Der Detektor aus Silizium-Halbleitermaterial besitzt einen Durchmesser von
rund 125 Millimetern und beinhaltet 148 Pixel, die ähnlich einer Dartscheibe
angeordnet sind und damit einen räumlichen "Blick" in die Welt von KATRIN
ermöglichen. Das internationale Experiment KATRIN wird die Neutrinomasse mit
einer Genauigkeit eingrenzen, die mehr als eine ganze Größenordnung besser sein
wird als bislang.
Dazu werden ab dem Jahreswechsel 2017/18 Elektronen aus dem Beta-Zerfall von
Tritium, in dem Neutrinos eine tragende Rolle spielen, in einem 24 Meter langen
Spektrometer exakt vermessen. Erste interessante Ergebnisse zur Neutrinomasse
werden bereits für Mitte 2018 erwartet. Dann wird die Mess-Empfindlichkeit von
KATRIN bereits deutlich besser sein als die von allen anderen Tritiumzerfalls-Experimenten
der letzten 3 Dekaden zusammen. Die endgültige, geplante Sensitivität erreicht
KATRIN aber erst nach fünf Kalenderjahren Messzeit.

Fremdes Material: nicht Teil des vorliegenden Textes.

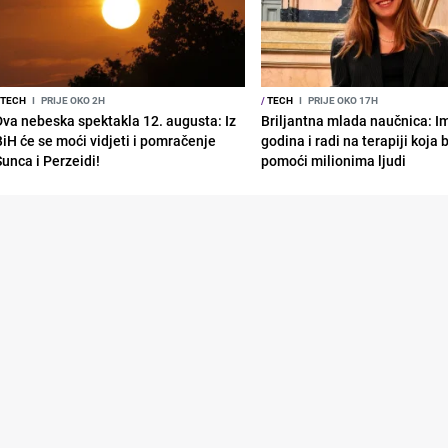
TECH
I
PRIJE OKO 2H
/
TECH
I
PRIJE OKO 17H
Dva nebeska spektakla 12. augusta: Iz
Briljantna mlada naučnica: I
BiH će se moći vidjeti i pomračenje
godina i radi na terapiji koja
Sunca i Perzeidi!
pomoći milionima ljudi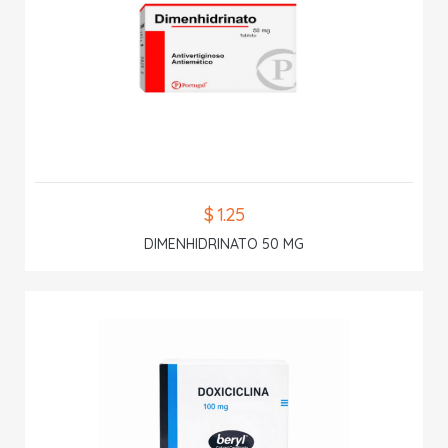
$ 1.25
DIMENHIDRINATO 50 MG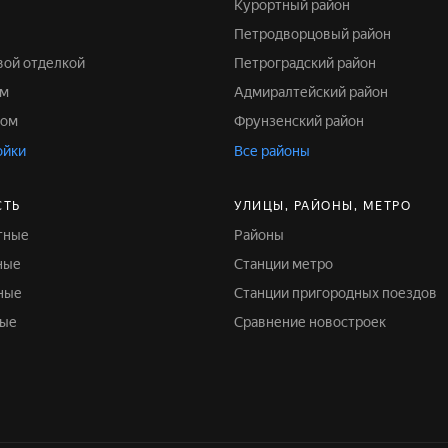
Курортный район
Петродворцовый район
овой отделкой
Петроградский район
ом
Адмиралтейский район
дом
Фрунзенский район
ойки
Все районы
СТЬ
УЛИЦЫ, РАЙОНЫ, МЕТРО
тные
Районы
ные
Станции метро
ные
Станции пригородных поездов
ные
Сравнение новостроек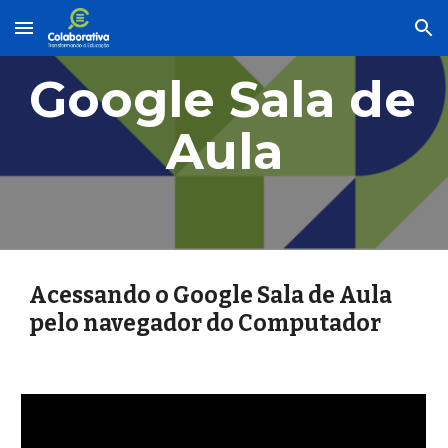
Skip to main content
Skip to navigation
Google Sala de 
Aula
Acessando o Google Sala de Aula 
pelo navegador do Computador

Die Technologien für die Zeit danach werden nun im internationalen Netzwerk Neutrinonmasse
zwischen den nordbadischen Standorten Karlsruhe und Heidelberg sowie ihren
nationalen und internationalen Partnern entwickelt. Die nationalen Partner des
Netzwerkes sind die Max-Planck-Institute für Kernphysik, Heidelberg und für
Physik, München, die Universitäten Berlin (HU), Bonn, Dresden, Mainz, Münster,
Türbingen, Wuppertal und die Fachhochschule Fulda.